The IRP on the “current 2010” assessment and decision took place in late 2011 and Cate represented the family. The local NHS representative arrived at the Panel with a letter from the care home fresh off the press, declaring that Mrs J’s needs were “only unmanageable 50% of the time”. The local NHS felt that this was sufficient to show she did not qualify for CHC funding. Cate argued that to have needs that could not be managed at all for half of the time and managed only through skilled and intense interventions the remainder of the time indicated her eligibility.
The IRP were unanimous in finding that Mrs J had complex and intense primary healthcare needs. The NHS CHC team had to pay current funding responsibility and reimburse Mrs J’s Deputy accounts for all of the care fees paid, and interest, back to March 2010. They told Cate that they didn’t agree with the IRP decision, but that they would “live with it”. However they planned to move Mrs J to one of their own NHS run care homes. Cate assisted the family in preventing this, using Best Interest arguments.
In 2012 and 2013, the NHS CHC team re-assessed Mrs J’s eligibility and on both occasions the Assessor found that she was no longer eligible for NHS CHC. Cate assisted the family in submitting written comments to the local Panel, backed up by the family diary records. Mrs J’s funding was retained.
In late 2013, the local NHS CHC team finally finished the retrospective review for the period 2007 to 2009. Cate again submitted written comments in time for the decision to be ratified by the panel.
Mrs J died in February 2014. The Panel decision arrived in April 2014, finding her eligible only for 2009. Simon believed that this decision was made reluctantly by the NHS and in the hope that he would “go away” now that his mother had died.

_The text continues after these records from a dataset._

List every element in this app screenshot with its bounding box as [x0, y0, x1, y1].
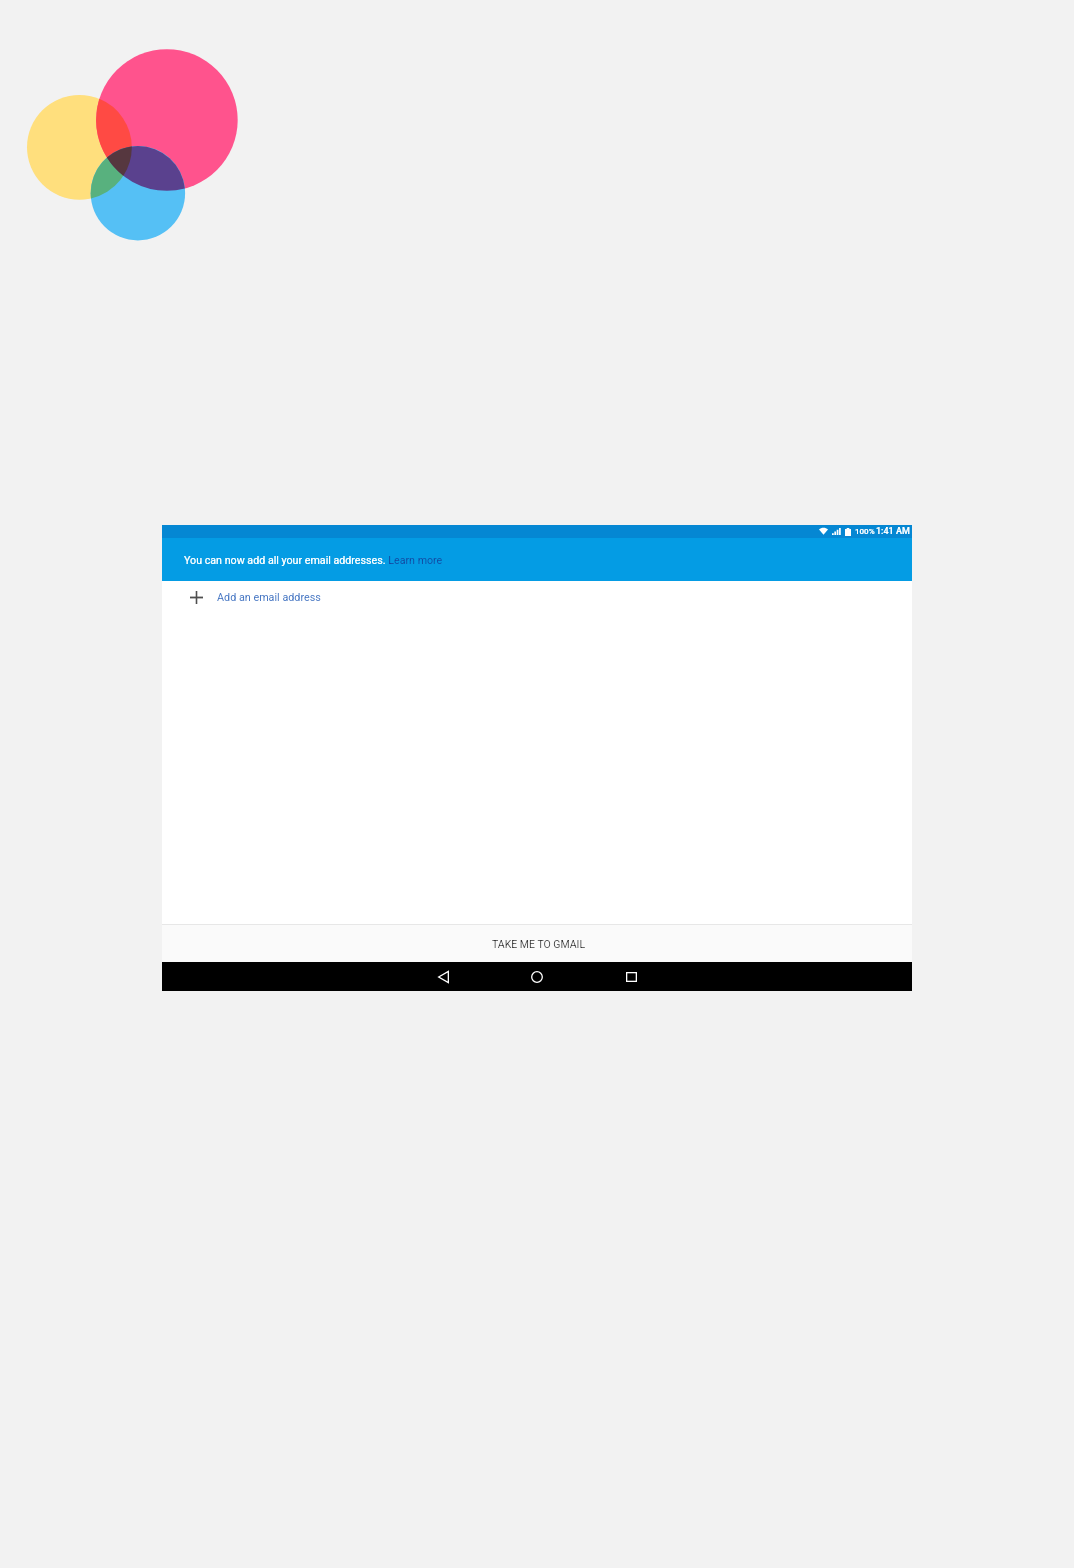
staticText: 100% [855, 527, 875, 536]
button[interactable]: You can now add all your email addresses… [184, 554, 443, 567]
button[interactable]: Home [519, 962, 555, 991]
staticText: Add an email address [217, 591, 321, 604]
button[interactable]: Add an email address [162, 581, 912, 613]
button[interactable]: Back [425, 962, 461, 991]
staticText: TAKE ME TO GMAIL [492, 938, 586, 950]
button[interactable]: Recent apps [613, 962, 649, 991]
button[interactable]: TAKE ME TO GMAIL [162, 925, 912, 962]
button[interactable]: You can now add all your email addresses… [162, 538, 912, 581]
staticText: 1:41 AM [876, 526, 910, 537]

Simon wanted to appeal to the IRP again – this would be the second IRP, the first at NHS England level. Cate talked to him about the emotional and financial cost that would be involved. She advised that it had been unusual to get any payment from the NHS towards legal costs last time. Simon said he wanted to go ahead.
The second IRP was delayed for several months because, again, the local files were not in good order for a Panel Hearing. With Simon’s agreement, Cate made an offer to NHS England that she would prepare the Panel Pack paperwork. The Panel took place in April 2015, with a different Chair and Panel members. Again, the IRP were unanimous in finding that Mrs J had complex and intense primary healthcare needs for the two year period outstanding in 2007 to 2008.

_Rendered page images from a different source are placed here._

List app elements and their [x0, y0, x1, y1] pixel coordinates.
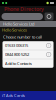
staticText: 01633 006315 — [5, 43, 28, 48]
staticText: 0844 800 5252 — [5, 52, 29, 57]
staticText: i — [48, 44, 49, 47]
staticText: Phone Directory — [4, 6, 44, 13]
staticText: iT Ads Cards — [2, 93, 25, 98]
staticText: Add to Contacts — [5, 61, 32, 66]
staticText: Choose number to call — [3, 34, 42, 40]
button[interactable]: Search — [44, 12, 54, 20]
staticText: Hello Services Ltd — [3, 21, 34, 27]
button[interactable]: 0844 800 5252 — [2, 50, 54, 59]
staticText: i — [48, 53, 49, 56]
button[interactable]: Add to Contacts — [2, 59, 54, 68]
button[interactable]: 01633 006315 — [2, 41, 54, 50]
staticText: Hello Services — [2, 27, 27, 33]
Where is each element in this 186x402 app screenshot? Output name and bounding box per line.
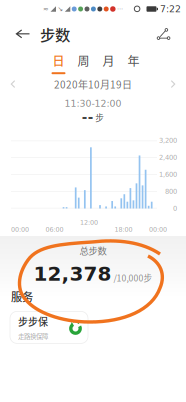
staticText: 800 xyxy=(165,188,177,195)
button[interactable]: 日 xyxy=(46,50,71,78)
staticText: 走路换保障 xyxy=(18,332,48,341)
button[interactable]: 步步保 xyxy=(10,311,88,343)
staticText: 2020年10月19日 xyxy=(54,77,132,91)
staticText: 步数 xyxy=(40,23,70,45)
button[interactable]: 步数 xyxy=(40,18,70,50)
button[interactable]: 月 xyxy=(96,50,121,78)
staticText: 12:00 xyxy=(80,219,98,226)
button[interactable]: 年 xyxy=(121,50,146,78)
button[interactable]: Previous day xyxy=(5,77,21,91)
staticText: 00:00 xyxy=(11,226,29,233)
staticText: -- xyxy=(82,110,94,125)
staticText: 总步数 xyxy=(80,244,106,257)
staticText: 06:00 xyxy=(46,226,64,233)
staticText: 3,200 xyxy=(159,137,177,144)
button[interactable]: Back xyxy=(12,18,34,50)
staticText: 7:22 xyxy=(160,4,181,14)
staticText: 18:00 xyxy=(114,226,132,233)
staticText: /10,000步 xyxy=(114,271,152,284)
staticText: 12,378 xyxy=(34,262,112,285)
staticText: ≈ xyxy=(43,5,49,13)
staticText: 步步保 xyxy=(18,314,48,328)
staticText: 周 xyxy=(78,52,90,69)
staticText: 服务 xyxy=(11,288,33,304)
staticText: 11:30-12:00 xyxy=(64,98,122,109)
button[interactable]: 周 xyxy=(71,50,96,78)
staticText: 日 xyxy=(52,52,64,69)
staticText: 步 xyxy=(95,111,104,124)
staticText: ↘ xyxy=(57,5,63,13)
staticText: 年 xyxy=(128,52,140,69)
staticText: 00:00 xyxy=(149,226,167,233)
button[interactable]: Share xyxy=(153,18,173,50)
staticText: 1,600 xyxy=(159,171,177,178)
button[interactable]: Next day xyxy=(165,77,181,91)
staticText: ··· xyxy=(117,5,123,13)
staticText: 0 xyxy=(173,205,177,212)
staticText: 2,400 xyxy=(159,154,177,161)
staticText: 月 xyxy=(102,52,114,69)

Simon felt that his mother had finally received a fair hearing, albeit retrospectively and more than a year after her death. He felt that he had always been right to say that she was so unwell that she should not have been regarded as a self-funder at all. He had established this through being determined and adamant, but he said that he could not have achieved this outcome without Cate’s skilled and persistent input. While he remained saddened that his mother had been forced to accept a care home, and that he had been required to sell her home, he recognised how rare it is to secure an NHS CHC funding award that covered the whole seven year time period that Mrs J had spent in care.